Chostner explained that fraud cases involving food stamps are fairly simple – someone is caught lying on an application and that person is fined, incarcerated, or both. But cases involving cash entitlements like Social Security benefits are more difficult to investigate because looking into them involves following a paper trail.
For instance, he explained that a relative will claim on paper he or she spent let’s say $2,000 in gas taking grandma on trips to the mall or Dillards or some other higher-end department store, when in fact the trips were made to buy clothes for the grandkids. Or relatives will say they spent hundreds on groceries for a grandparent who lives in a nursing home which provides food as part of her nursing home’s monthly fee.
Now before investigator Villegas got hired on at the District Attorney’s Office, he did welfare fraud investigations for the Department of Human Services (DHS).

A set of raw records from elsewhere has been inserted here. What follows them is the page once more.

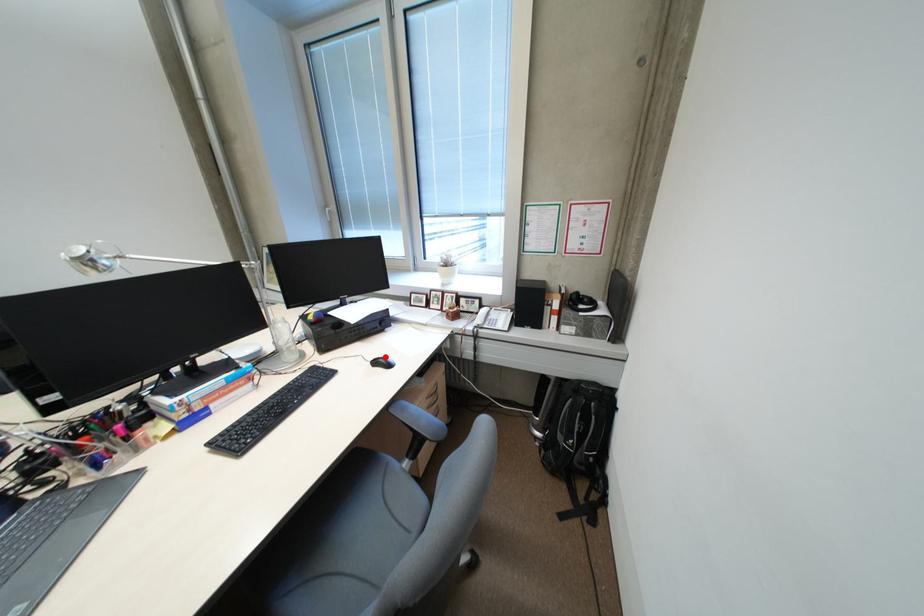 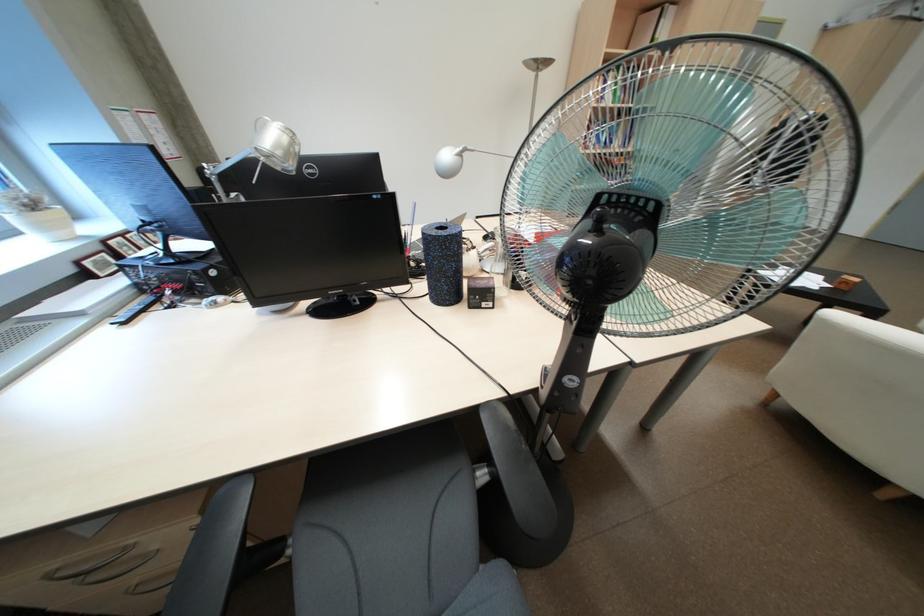 Question: I am providing you with two images of the same scene from different viewpoints. A red point is marked on the first image. Is the red point's position out of view in image 2?

Choices:
 (A) Yes
 (B) No

Answer: (A) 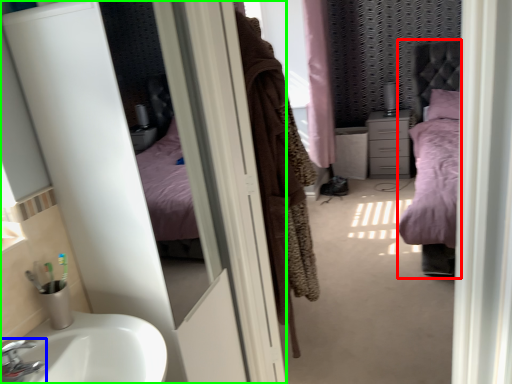 Question: Which object is positioned closest to bed (highlighted by a red box)? Select from tap (highlighted by a blue box) and screen door (highlighted by a green box).

Choices:
 (A) tap
 (B) screen door

Answer: (B) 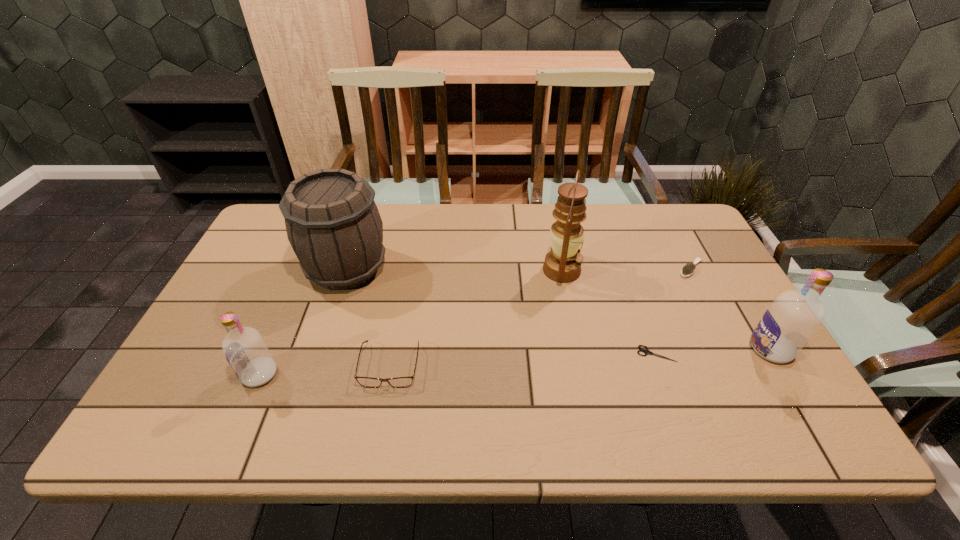 Image resolution: width=960 pixels, height=540 pixels. I want to click on blank area located 0.090m on the label of the left vodka, so click(204, 374).

The image size is (960, 540). What are the coordinates of `vacant region located on the label of the right vodka` in the screenshot? It's located at (689, 349).

Locate an element on the screen. Image resolution: width=960 pixels, height=540 pixels. free spot located on the label of the right vodka is located at coordinates (713, 349).

You are a GUI agent. You are given a task and a screenshot of the screen. Output one action in this format:
    pyautogui.click(x=<x>, y=<y>)
    Task: Click on the free space located 0.160m on the label of the right vodka
    Image resolution: width=960 pixels, height=540 pixels.
    Given the screenshot: What is the action you would take?
    pyautogui.click(x=685, y=349)

Find the location of `free location located 0.070m on the back of the wine bucket`. free location located 0.070m on the back of the wine bucket is located at coordinates coord(359,228).

Identify the location of vacant space situated 0.380m on the left of the sixth tallest object. The image size is (960, 540). (548, 268).

At what (x,y) coordinates should I click in order to perform the action: click on vacant region located 0.260m on the left of the oil lamp. Please return your answer as a coordinate pair (x, y). Looking at the image, I should click on (454, 270).

Find the location of a particular element. vacant space situated on the back of the shears is located at coordinates (618, 248).

Locate an element on the screen. object that is at the far edge is located at coordinates (333, 224).

The height and width of the screenshot is (540, 960). What are the coordinates of `vodka located at the near edge` in the screenshot? It's located at (245, 350). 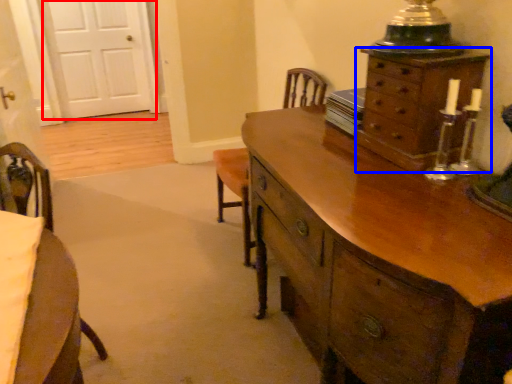 Question: Which object appears closest to the camera in this image, door (highlighted by a red box) or chest of drawers (highlighted by a blue box)?

Choices:
 (A) door
 (B) chest of drawers

Answer: (B) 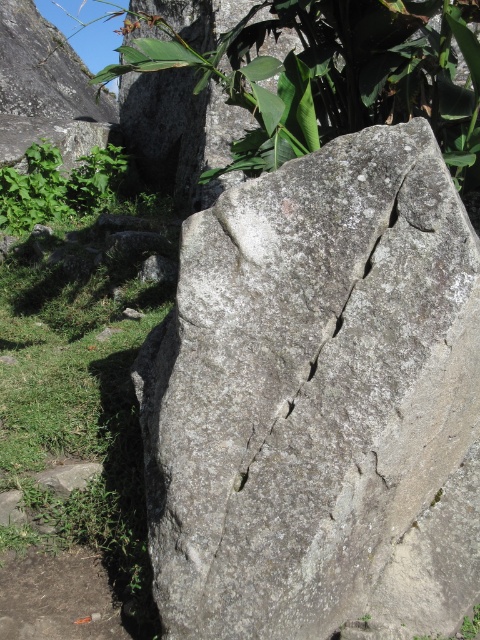 Does gray rough rock at center appear under green leafy plant at center?

Yes.

Consider the image. Who is shorter, gray rough rock at center or green leafy plant at center?

With less height is green leafy plant at center.

Between point (363, 554) and point (464, 168), which one is positioned behind?

The point (464, 168) is more distant.

Where is `gray rough rock at center`? This screenshot has width=480, height=640. gray rough rock at center is located at coordinates (315, 397). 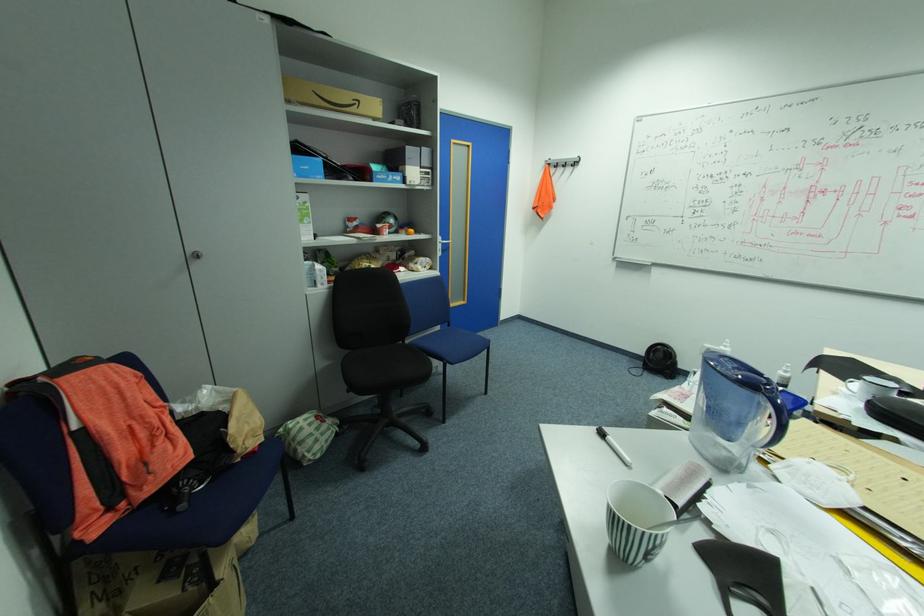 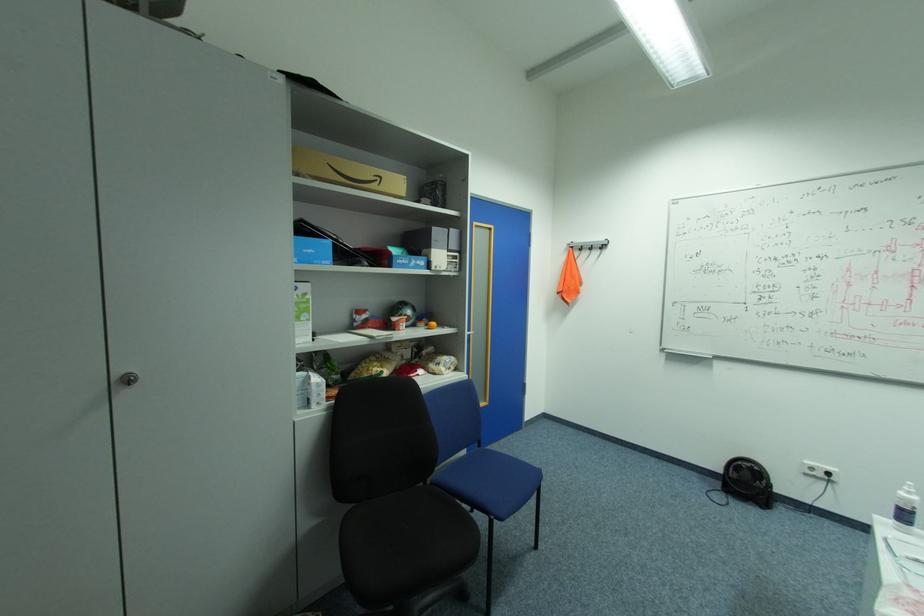 In the second image, find the point that corresponds to the point at 555,164 in the first image.

(578, 246) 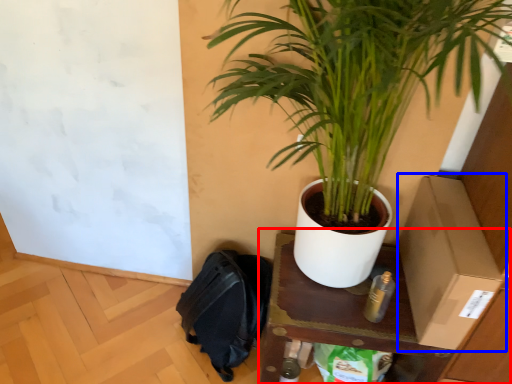 Question: Which point is further to the camera, table (highlighted by a red box) or cardboard box (highlighted by a blue box)?

Choices:
 (A) table
 (B) cardboard box

Answer: (A) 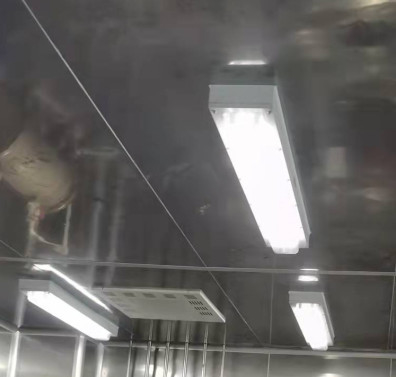 The width and height of the screenshot is (396, 377). In order to click on 3 ceiling lights in this screenshot , I will do `click(86, 331)`, `click(303, 308)`, `click(284, 232)`. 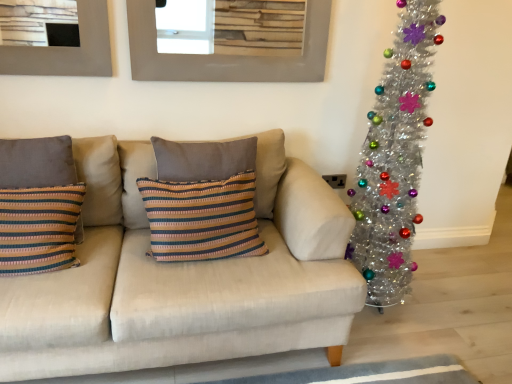 Question: Is shiny silver christmas tree at right to the left of beige fabric couch at center from the viewer's perspective?

Choices:
 (A) no
 (B) yes

Answer: (A)

Question: Considering the relative sizes of shiny silver christmas tree at right and beige fabric couch at center in the image provided, is shiny silver christmas tree at right shorter than beige fabric couch at center?

Choices:
 (A) yes
 (B) no

Answer: (B)

Question: Can you confirm if shiny silver christmas tree at right is thinner than beige fabric couch at center?

Choices:
 (A) yes
 (B) no

Answer: (A)

Question: From the image's perspective, is shiny silver christmas tree at right over beige fabric couch at center?

Choices:
 (A) no
 (B) yes

Answer: (B)

Question: Does shiny silver christmas tree at right contain beige fabric couch at center?

Choices:
 (A) yes
 (B) no

Answer: (B)

Question: From a real-world perspective, is shiny silver christmas tree at right positioned above or below striped fabric cushion at center, placed as the 2th pillow when sorted from left to right?

Choices:
 (A) above
 (B) below

Answer: (A)

Question: Is point (387, 155) closer or farther from the camera than point (141, 162)?

Choices:
 (A) closer
 (B) farther

Answer: (A)

Question: Is shiny silver christmas tree at right spatially inside striped fabric cushion at center, placed as the 1th pillow when sorted from right to left, or outside of it?

Choices:
 (A) outside
 (B) inside

Answer: (A)

Question: Is shiny silver christmas tree at right in front of or behind striped fabric cushion at center, placed as the 2th pillow when sorted from left to right, in the image?

Choices:
 (A) front
 (B) behind

Answer: (A)

Question: From a real-world perspective, is striped fabric cushion at left, arranged as the first pillow when viewed from the left, above or below striped fabric cushion at center, placed as the 2th pillow when sorted from left to right?

Choices:
 (A) above
 (B) below

Answer: (B)

Question: Is striped fabric cushion at left, arranged as the first pillow when viewed from the left, situated inside striped fabric cushion at center, placed as the 1th pillow when sorted from right to left, or outside?

Choices:
 (A) inside
 (B) outside

Answer: (B)

Question: In terms of width, does striped fabric cushion at left, the 2th pillow when ordered from right to left, look wider or thinner when compared to striped fabric cushion at center, placed as the 1th pillow when sorted from right to left?

Choices:
 (A) thin
 (B) wide

Answer: (A)

Question: Considering their positions, is striped fabric cushion at left, arranged as the first pillow when viewed from the left, located in front of or behind striped fabric cushion at center, placed as the 2th pillow when sorted from left to right?

Choices:
 (A) behind
 (B) front

Answer: (B)

Question: Is striped fabric cushion at center, placed as the 2th pillow when sorted from left to right, wider or thinner than shiny silver christmas tree at right?

Choices:
 (A) wide
 (B) thin

Answer: (B)

Question: Is striped fabric cushion at center, placed as the 1th pillow when sorted from right to left, taller or shorter than shiny silver christmas tree at right?

Choices:
 (A) tall
 (B) short

Answer: (B)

“Jeff [Chostner] stole him from me,” said DHS Director Tim Hart. Hart replaced Villegas, who worked for DHS for close to two years, with another investigator for the DHS Fraud Unit, Kendra Carstensen. Hart said it was difficult to replace Villegas because criminal investigators who normally work for law enforcement agencies rarely consider career opportunities at social service agencies like DHS.
Carstensen reported in December that her unit investigated about 1,800 cases of suspected welfare fraud for DHS over the past four years. Of those, 195 were deemed to be fraudulent and a total of about $377,695 in fraudulently obtained benefits were retrieved. That’s an average of about 450 DHS suspected fraud cases per year with 46 of those that needed to be prosecuted for fraud collecting about $94,424 annually. Now adding in the money DHS collected from Medicaid fraud, DHS saved $402,634 in taxpayer money over the past four years averaging $100,658 per year.
According to Carsenten, as of December 422 suspected fraud cases were awaiting investigation.
Carsenten said that this year she sent some of the prosecutable cases to Villegas at the District Attorney’s office. Although most of the cases were worth more than $5,000 in welfare money defrauded, she did say she sent some cases to the DA valued at just over $2,000 each.
To get a better understanding of which benefits the DHS is responsible for, Hart said his agency handles state-issued food stamps and state-issued cash assistance to people who are out of work, people who work but are below the poverty level, and those who are disabled and who are waiting for the Social Security Administration to determine their eligibility for federal benefits.
In all, Hart said that the state offers 28 different types of state-issued cash-assistance benefits to people in need. Carstensen added that six months prior to December, the state added Medicaid benefits to DHS’s plate in addition to the aforementioned state-issued food stamps and state cash benefits.
But Hart cautioned that although the number of cash benefits retrieved by DHS may seem high to the average person, one must consider the total dollar amount of benefits DHS distributes in any given year. He said DHS distributes well over $100 million annually in food stamp benefits alone. Hart said, by in large, people collecting public assistance are overwhelmingly honest.